Each student will be required to select a major data/text/web mining or computing related conference of interest to him/her. He/she will study significant recent (past 4 years) papers published in the selected conference and provide a systematic review, illustration, and analysis of these papers. Based on some of these papers, each student will also propose an individual research project for the class. The instructor will suggest selected major conferences for consideration. Each student will be welcome to suggest other major conferences of potential interest. The instructor will also provide tangible instruction for proposal preparation and writing based on the National Science Foundation (NSF) guideline. A conference review and project proposal (5 pages) will be needed by the third week of the semester and the conference review presentation (10-12 minutes) will be held in the second half of the semester.


In order to improve students’ hands-on data analytics knowledge and to facilitate final project execution, we are adding two Extra Credit Assignments in this semester – the first on Tableau and the second on Weka. Each student is required to identify 1-2 public data sources (e.g., data.gov, Kaggle) in the application area of their final Research Project (e.g., security, health, finance, e-commerce) and execute selected meaningful data exploration/visualization or analytics functions. Each assignment is worth 5% of final grade. A report summarizing process and results with screen shots (5 pages, IEEE format) needs to be submitted in two weeks for each assignment. No literature review is required.


Each student will be required to propose and execute an individual, original, and data-driven research project in data/text/web mining for emerging applications of interest to the student. Projects will be judged based on the novelty and originality of the chosen or proposed algorithms and the novelty and impact of the chosen applications. Each student will present at the end of the semester (15-20 minutes) and a final research paper (8 pages, IEEE format) will be submitted after all presentation sessions. The instructor will provide details about the final paper format and structure, mostly based on significant IEEE or ACM conferences. The instructor will also discuss with students about the suitability of selected algorithms and applications.

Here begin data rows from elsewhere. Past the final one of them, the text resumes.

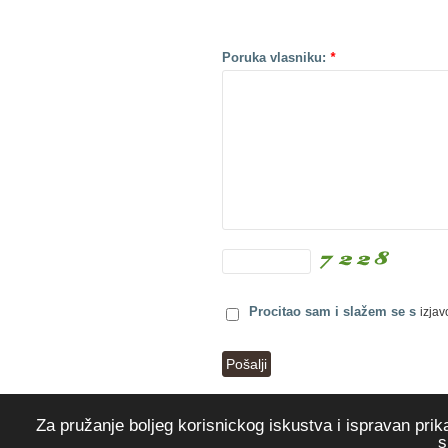
Poruka vlasniku:
*
Procitao sam i slažem se s
izjav
Za pružanje boljeg korisnickog iskustva i ispravan prik
s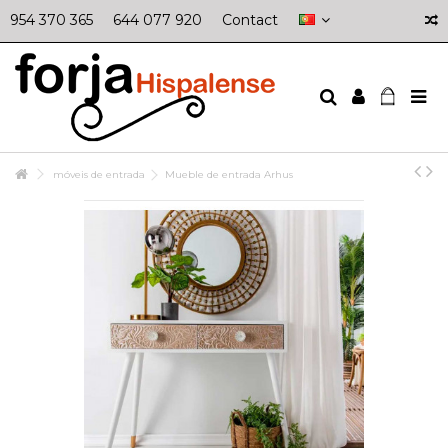
954 370 365
644 077 920
Contact
móveis de entrada
Mueble de entrada Arhus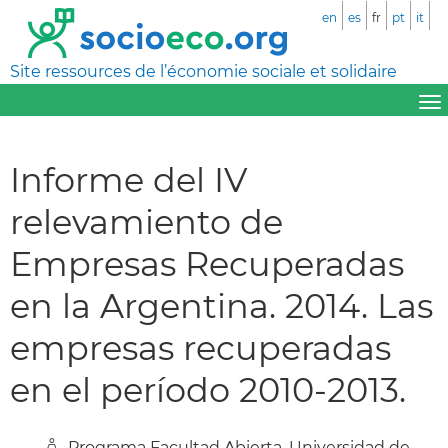
en
es
fr
pt
it
Site ressources de l’économie sociale et solidaire
Informe del IV
relevamiento de
Empresas Recuperadas
en la Argentina. 2014. Las
empresas recuperadas
en el período 2010-2013.
Programa Facultad Abierta, Universidad de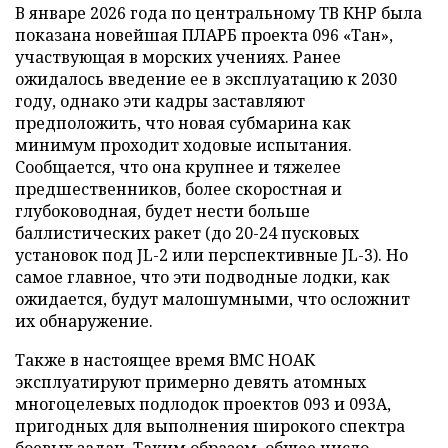
В январе 2026 года по центральному ТВ КНР была
показана новейшая ПЛАРБ проекта 096 «Тан»,
участвующая в морских учениях. Ранее
ожидалось введение ее в эксплуатацию к 2030
году, однако эти кадры заставляют
предположить, что новая субмарина как
минимум проходит ходовые испытания.
Сообщается, что она крупнее и тяжелее
предшественников, более скоростная и
глубоководная, будет нести больше
баллистических ракет (до 20-24 пусковых
установок под JL-2 или перспективные JL-3). Но
самое главное, что эти подводные лодки, как
ожидается, будут малошумными, что осложнит
их обнаружение.
Также в настоящее время ВМС НОАК
эксплуатируют примерно девять атомных
многоцелевых подлодок проектов 093 и 093A,
пригодных для выполнения широкого спектра
боевых задач. Таким образом, общее число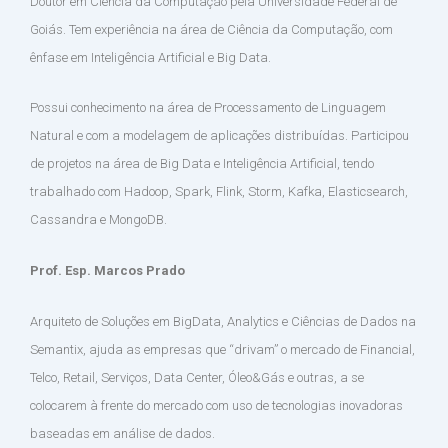
Doutor em Ciência da Computação pela Universidade Federal de
Goiás. Tem experiência na área de Ciência da Computação, com
ênfase em Inteligência Artificial e Big Data.
Possui conhecimento na área de Processamento de Linguagem
Natural e com a modelagem de aplicações distribuídas. Participou
de projetos na área de Big Data e Inteligência Artificial, tendo
trabalhado com Hadoop, Spark, Flink, Storm, Kafka, Elasticsearch,
Cassandra e MongoDB.
Prof. Esp. Marcos Prado
Arquiteto de Soluções em BigData, Analytics e Ciências de Dados na
Semantix, ajuda as empresas que “drivam” o mercado de Financial,
Telco, Retail, Serviços, Data Center, Óleo&Gás e outras, a se
colocarem à frente do mercado com uso de tecnologias inovadoras
baseadas em análise de dados.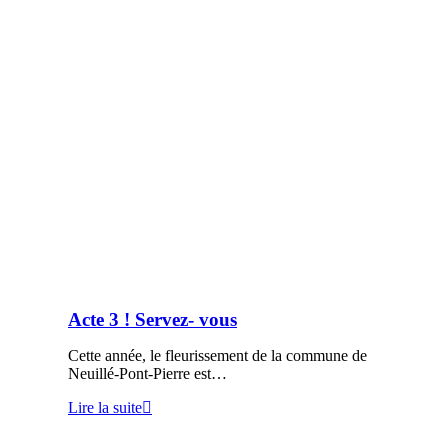
Acte 3 ! Servez- vous
Cette année, le fleurissement de la commune de
Neuillé-Pont-Pierre est…
Lire la suite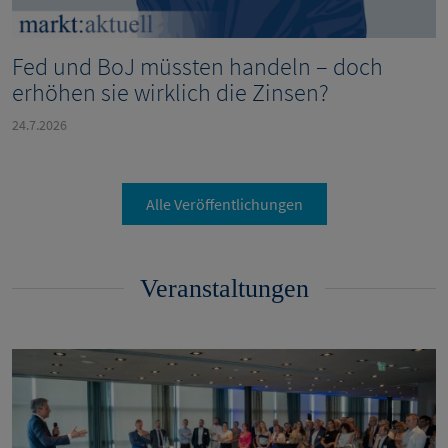
Fed und BoJ müssten handeln – doch
erhöhen sie wirklich die Zinsen?
24.7.2026
Alle Veröffentlichungen
Veranstaltungen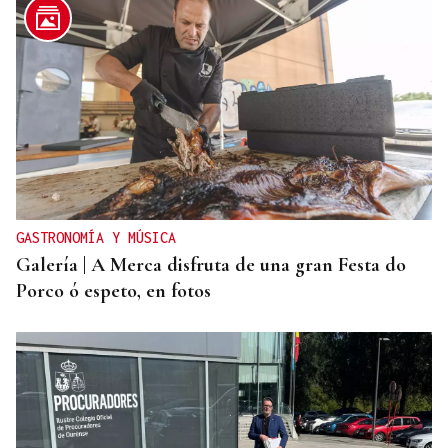
GASTRONOMÍA Y MÚSICA
Galería | A Merca disfruta de una gran Festa do
Porco ó espeto, en fotos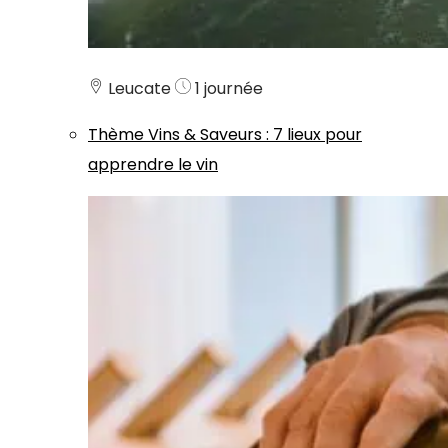
Leucate
1 journée
Thème
Vins & Saveurs
:
7 lieux pour
apprendre le vin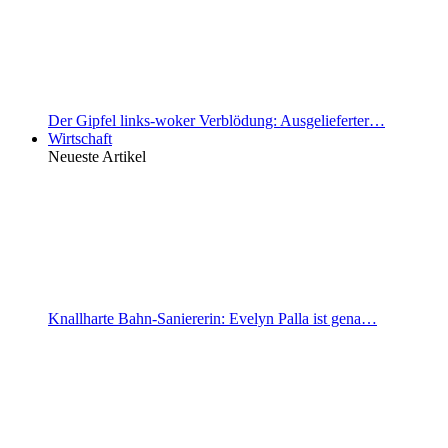
Der Gipfel links-woker Verblödung: Ausgelieferter…
Wirtschaft
Neueste Artikel
Knallharte Bahn-Saniererin: Evelyn Palla ist gena…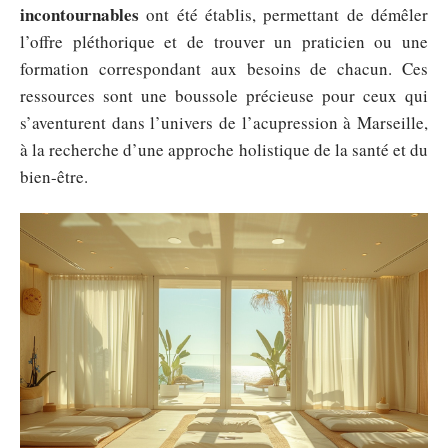
incontournables
ont été établis, permettant de démêler
l’offre pléthorique et de trouver un praticien ou une
formation correspondant aux besoins de chacun. Ces
ressources sont une boussole précieuse pour ceux qui
s’aventurent dans l’univers de l’acupression à Marseille,
à la recherche d’une approche holistique de la santé et du
bien-être.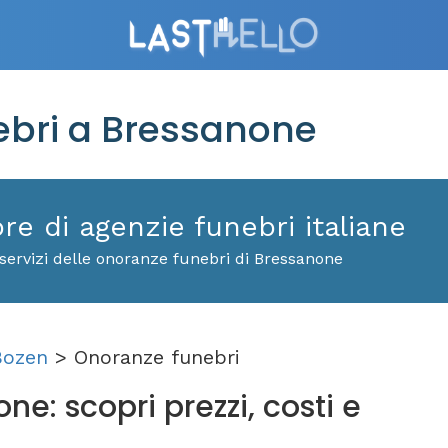
bri a Bressanone
ore di agenzie funebri italiane
servizi delle onoranze funebri di Bressanone
Bozen
> Onoranze funebri
e: scopri prezzi, costi e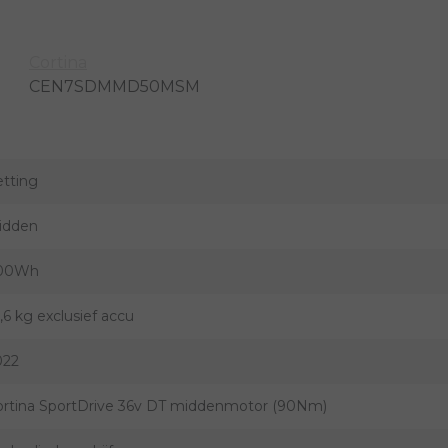
Cortina
CEN7SDMMD50MSM
etting
idden
00Wh
,6 kg exclusief accu
022
ortina SportDrive 36v DT middenmotor (90Nm)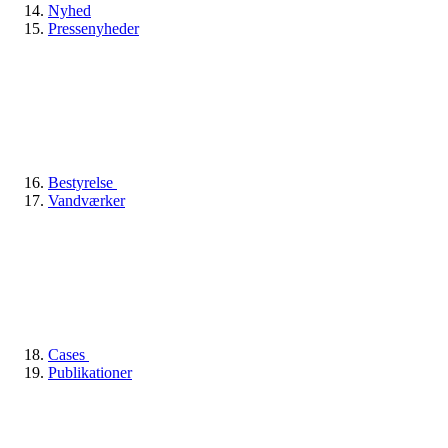
Nyhed
Pressenyheder
Bestyrelse
Vandværker
Cases
Publikationer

Students are required to attend all lectures on time and honor academic integrity. Missing classes will result in loss of points or administrative drop by the instructor. Students are required to send excuse notes (via email) to the instructor before missing classes. Students are permitted to bring laptop to classroom for note taking purposes, but not for checking email or web surfing. Professional attitude and strong work ethics are needed for this class. Students are encouraged to consult the instructor for advice and help.


Selected lab sessions will be provided during the semester on the following topics: Web services, cloud computing platforms, Hadoop, Weka, etc. Selected guest speakers will present in the class.